Feeding America’s research brief, Food Banks: Hunger’s New Staple, details the frequency of clients’ visits to food pantries. Drawing on data from Feeding America’s quadrennial Hunger in America 2010 study, findings from this analysis suggest that families are not only visiting pantries to meet temporary, acute food needs – instead, for the majority of people seeking food assistance, pantries are now a part of households’ long term strategies to supplement monthly shortfalls in food. Results of these analyses suggest that families no longer visit “emergency food” sources for temporary relief, but rely on food pantries as a supplemental food source. Seniors, who so often are limited by fixed or no incomes, are shown to be among the most consistent pantry clients.

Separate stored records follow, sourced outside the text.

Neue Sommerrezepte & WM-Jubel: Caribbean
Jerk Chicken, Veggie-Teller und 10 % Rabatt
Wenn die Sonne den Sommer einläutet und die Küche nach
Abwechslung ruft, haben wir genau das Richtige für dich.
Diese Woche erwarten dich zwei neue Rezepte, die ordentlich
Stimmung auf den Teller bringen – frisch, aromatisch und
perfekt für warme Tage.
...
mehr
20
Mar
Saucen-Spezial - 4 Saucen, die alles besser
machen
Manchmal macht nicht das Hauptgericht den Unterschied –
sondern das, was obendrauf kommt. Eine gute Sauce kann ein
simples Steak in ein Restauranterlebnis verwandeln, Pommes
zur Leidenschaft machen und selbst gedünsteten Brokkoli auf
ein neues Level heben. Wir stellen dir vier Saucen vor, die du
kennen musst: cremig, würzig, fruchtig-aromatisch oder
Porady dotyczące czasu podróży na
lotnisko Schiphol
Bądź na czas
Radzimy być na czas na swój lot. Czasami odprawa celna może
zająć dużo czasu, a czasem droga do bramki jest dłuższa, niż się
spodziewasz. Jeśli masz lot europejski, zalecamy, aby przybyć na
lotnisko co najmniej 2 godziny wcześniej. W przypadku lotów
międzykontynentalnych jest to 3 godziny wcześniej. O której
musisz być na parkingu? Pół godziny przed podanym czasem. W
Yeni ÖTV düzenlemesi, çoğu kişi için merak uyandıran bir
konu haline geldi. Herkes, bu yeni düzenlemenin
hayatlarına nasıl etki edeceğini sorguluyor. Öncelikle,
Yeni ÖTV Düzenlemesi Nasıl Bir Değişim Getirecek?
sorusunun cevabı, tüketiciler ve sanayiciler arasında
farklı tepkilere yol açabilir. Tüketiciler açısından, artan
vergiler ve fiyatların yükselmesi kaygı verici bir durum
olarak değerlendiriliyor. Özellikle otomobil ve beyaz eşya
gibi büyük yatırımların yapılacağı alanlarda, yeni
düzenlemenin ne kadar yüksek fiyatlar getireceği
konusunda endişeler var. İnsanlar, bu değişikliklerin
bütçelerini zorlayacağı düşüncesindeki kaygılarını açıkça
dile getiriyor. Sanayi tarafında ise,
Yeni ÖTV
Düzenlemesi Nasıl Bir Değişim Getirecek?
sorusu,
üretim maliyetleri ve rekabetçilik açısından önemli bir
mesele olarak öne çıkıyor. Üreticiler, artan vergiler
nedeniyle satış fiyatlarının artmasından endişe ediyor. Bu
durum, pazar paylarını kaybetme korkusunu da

The analysis for this study involved the use of a pantry frequency question asked of clients surveyed for Hunger in America 2010. The Hunger in America study series is the largest study of domestic charitable food assistance, providing comprehensive and statistically-valid data on the emergency food distribution system and the people Feeding America serves. Food Banks: Hunger’s New Staple draws on data from more than 61,000 client interviews that were completed for Hunger in America 2010.
- Emergency vs. Long-Term Strategy: Emergency food from pantries is no longer being used simply to meet temporary acute food needs. A majority of the clients being served by the Feeding America network (54%) have visited a food pantry in six or more months during the prior year.
- Seniors: We find that seniors are disproportionately represented among clients visiting pantries in six or more months during the prior year. Over half (56%) of elderly clients aged 65+ are recurrent clients, meaning they have used a pantry every month within the prior year.
- Households that are food secure are more likely to have recurrent clients – those that have used a pantry every month within the prior year – than other types of households. Although we cannot state this relationship to be causal in nature, it is preliminary evidence that food pantry use over longer durations may lower the likelihood of food insecurity.